**Work request:**
Return every line from the listing where the word "email" occurs.

^^^^^^^^

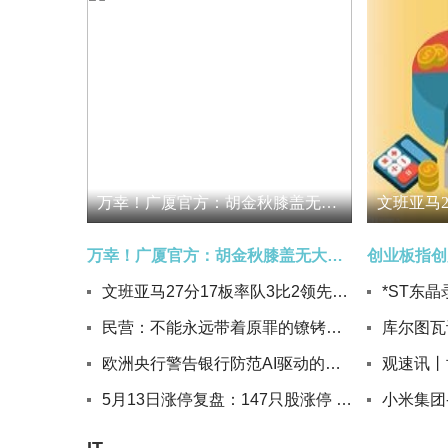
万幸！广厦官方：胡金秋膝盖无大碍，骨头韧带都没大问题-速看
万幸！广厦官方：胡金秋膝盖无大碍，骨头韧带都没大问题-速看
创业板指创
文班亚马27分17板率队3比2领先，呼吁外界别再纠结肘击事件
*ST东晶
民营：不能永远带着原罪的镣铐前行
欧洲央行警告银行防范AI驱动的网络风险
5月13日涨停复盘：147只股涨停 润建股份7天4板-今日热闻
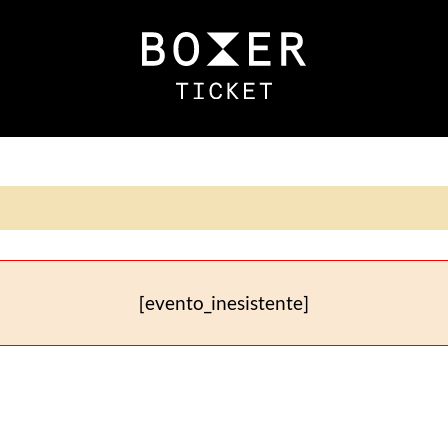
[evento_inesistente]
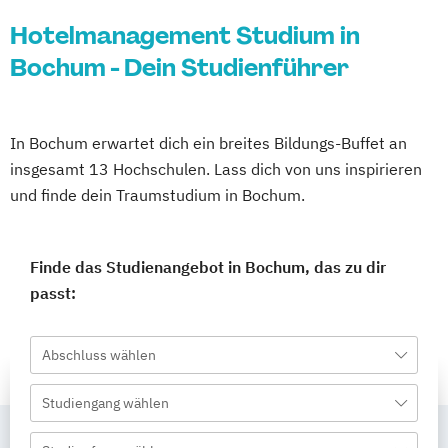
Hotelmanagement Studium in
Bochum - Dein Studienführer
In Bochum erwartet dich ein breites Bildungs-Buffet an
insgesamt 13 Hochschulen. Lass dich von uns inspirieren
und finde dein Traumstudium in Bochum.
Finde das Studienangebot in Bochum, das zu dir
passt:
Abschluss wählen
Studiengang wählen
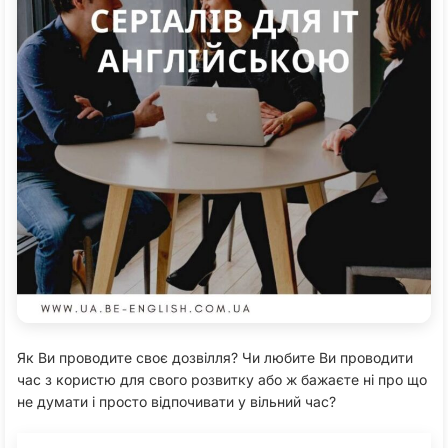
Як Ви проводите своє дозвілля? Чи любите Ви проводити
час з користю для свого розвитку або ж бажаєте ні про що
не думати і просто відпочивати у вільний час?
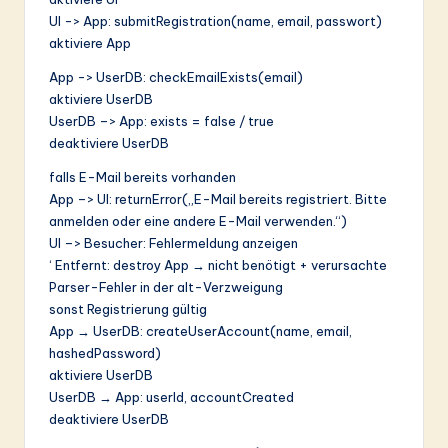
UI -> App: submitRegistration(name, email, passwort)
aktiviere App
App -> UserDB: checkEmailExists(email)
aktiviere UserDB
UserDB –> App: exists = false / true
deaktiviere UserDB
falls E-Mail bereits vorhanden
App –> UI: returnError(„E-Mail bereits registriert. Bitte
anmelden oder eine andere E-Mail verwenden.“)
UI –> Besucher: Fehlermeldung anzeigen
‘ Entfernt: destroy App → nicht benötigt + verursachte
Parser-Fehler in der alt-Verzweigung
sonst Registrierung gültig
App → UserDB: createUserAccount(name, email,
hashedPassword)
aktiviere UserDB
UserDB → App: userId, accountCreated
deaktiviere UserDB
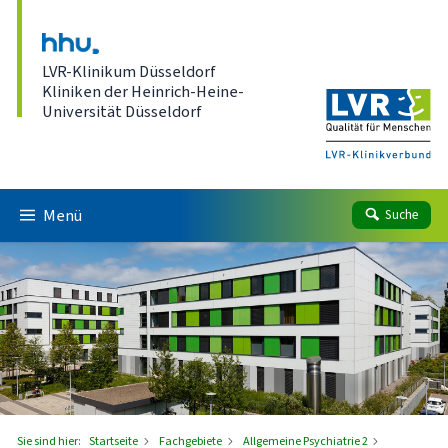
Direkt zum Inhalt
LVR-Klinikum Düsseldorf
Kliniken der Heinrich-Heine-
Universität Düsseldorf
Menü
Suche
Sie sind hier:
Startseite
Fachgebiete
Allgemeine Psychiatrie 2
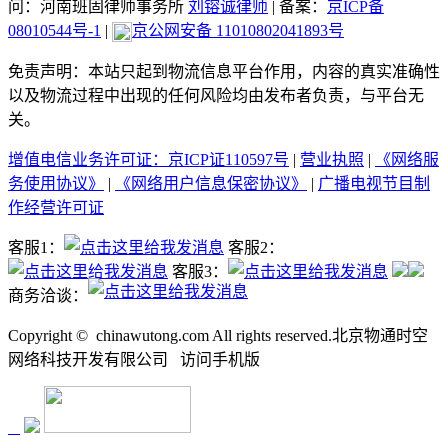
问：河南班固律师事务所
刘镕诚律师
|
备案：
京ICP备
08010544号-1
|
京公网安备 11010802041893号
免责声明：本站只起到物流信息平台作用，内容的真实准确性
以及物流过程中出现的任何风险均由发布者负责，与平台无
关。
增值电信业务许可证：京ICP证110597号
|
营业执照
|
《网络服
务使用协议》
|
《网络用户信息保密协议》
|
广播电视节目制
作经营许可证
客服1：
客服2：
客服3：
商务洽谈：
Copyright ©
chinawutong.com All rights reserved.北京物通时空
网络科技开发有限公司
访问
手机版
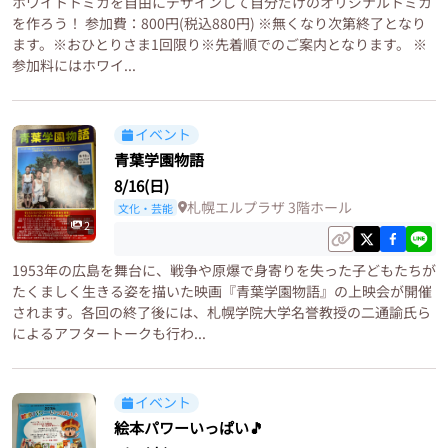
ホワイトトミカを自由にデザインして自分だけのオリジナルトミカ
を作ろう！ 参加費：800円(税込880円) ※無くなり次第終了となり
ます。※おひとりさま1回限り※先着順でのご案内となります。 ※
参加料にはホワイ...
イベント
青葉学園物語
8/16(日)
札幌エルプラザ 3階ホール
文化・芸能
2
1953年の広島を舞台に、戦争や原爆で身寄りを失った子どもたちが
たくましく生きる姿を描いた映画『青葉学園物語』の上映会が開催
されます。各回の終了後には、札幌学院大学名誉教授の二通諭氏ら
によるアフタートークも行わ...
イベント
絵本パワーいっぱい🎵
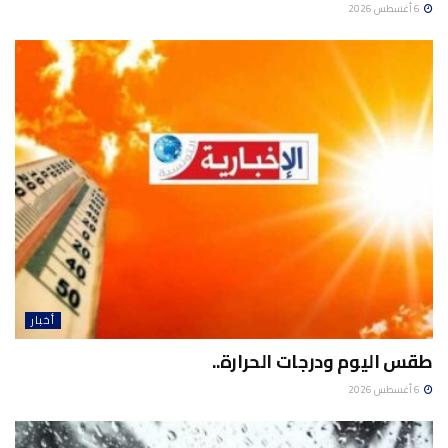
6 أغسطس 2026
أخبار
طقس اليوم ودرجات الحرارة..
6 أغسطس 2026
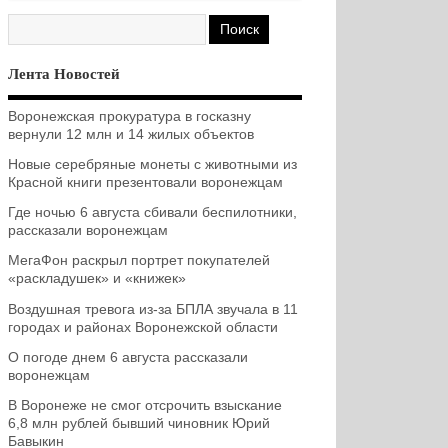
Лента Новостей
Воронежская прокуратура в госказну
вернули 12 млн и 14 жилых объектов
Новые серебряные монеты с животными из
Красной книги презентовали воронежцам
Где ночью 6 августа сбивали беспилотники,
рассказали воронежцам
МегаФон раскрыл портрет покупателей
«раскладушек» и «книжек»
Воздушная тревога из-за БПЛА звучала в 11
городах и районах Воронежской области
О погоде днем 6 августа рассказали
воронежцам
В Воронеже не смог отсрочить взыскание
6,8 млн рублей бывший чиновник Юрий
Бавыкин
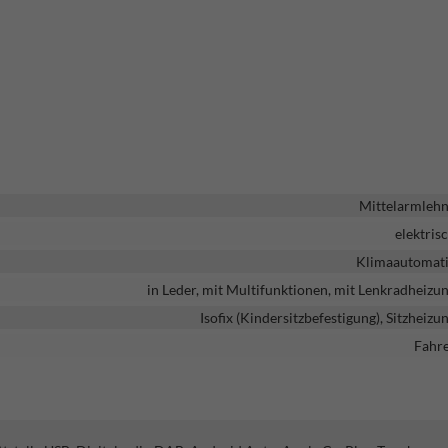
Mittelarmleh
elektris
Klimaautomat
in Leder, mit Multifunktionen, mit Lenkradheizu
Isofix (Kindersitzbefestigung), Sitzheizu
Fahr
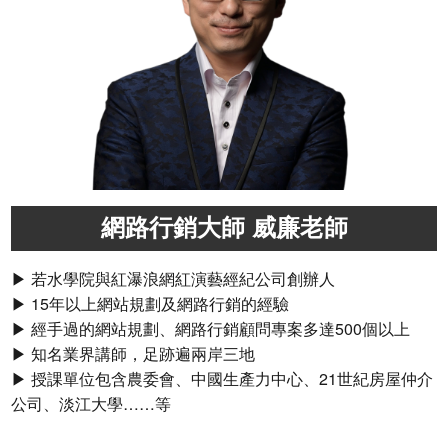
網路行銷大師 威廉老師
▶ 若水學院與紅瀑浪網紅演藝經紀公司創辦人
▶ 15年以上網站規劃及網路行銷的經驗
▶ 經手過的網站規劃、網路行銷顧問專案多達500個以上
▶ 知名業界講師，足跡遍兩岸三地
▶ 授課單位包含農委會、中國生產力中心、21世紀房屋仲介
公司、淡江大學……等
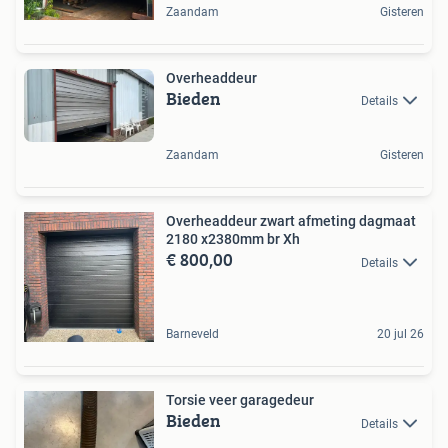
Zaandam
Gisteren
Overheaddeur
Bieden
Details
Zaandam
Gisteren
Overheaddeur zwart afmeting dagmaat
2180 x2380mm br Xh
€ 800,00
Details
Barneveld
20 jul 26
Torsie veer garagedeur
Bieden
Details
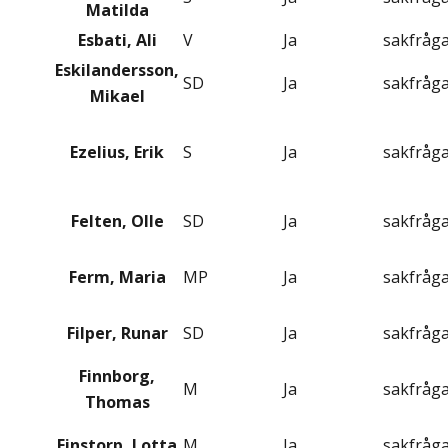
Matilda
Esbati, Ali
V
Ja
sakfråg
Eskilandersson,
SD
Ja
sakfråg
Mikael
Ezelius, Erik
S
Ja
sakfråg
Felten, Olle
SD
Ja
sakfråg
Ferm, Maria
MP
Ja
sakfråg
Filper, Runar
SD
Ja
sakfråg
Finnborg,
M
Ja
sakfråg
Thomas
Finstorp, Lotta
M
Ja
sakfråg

^^^^^^^^

**Answer:**
UI -> App: submitRegistration(name, email, passwort)
App -> UserDB: checkEmailExists(email)
App → UserDB: createUserAccount(name, email,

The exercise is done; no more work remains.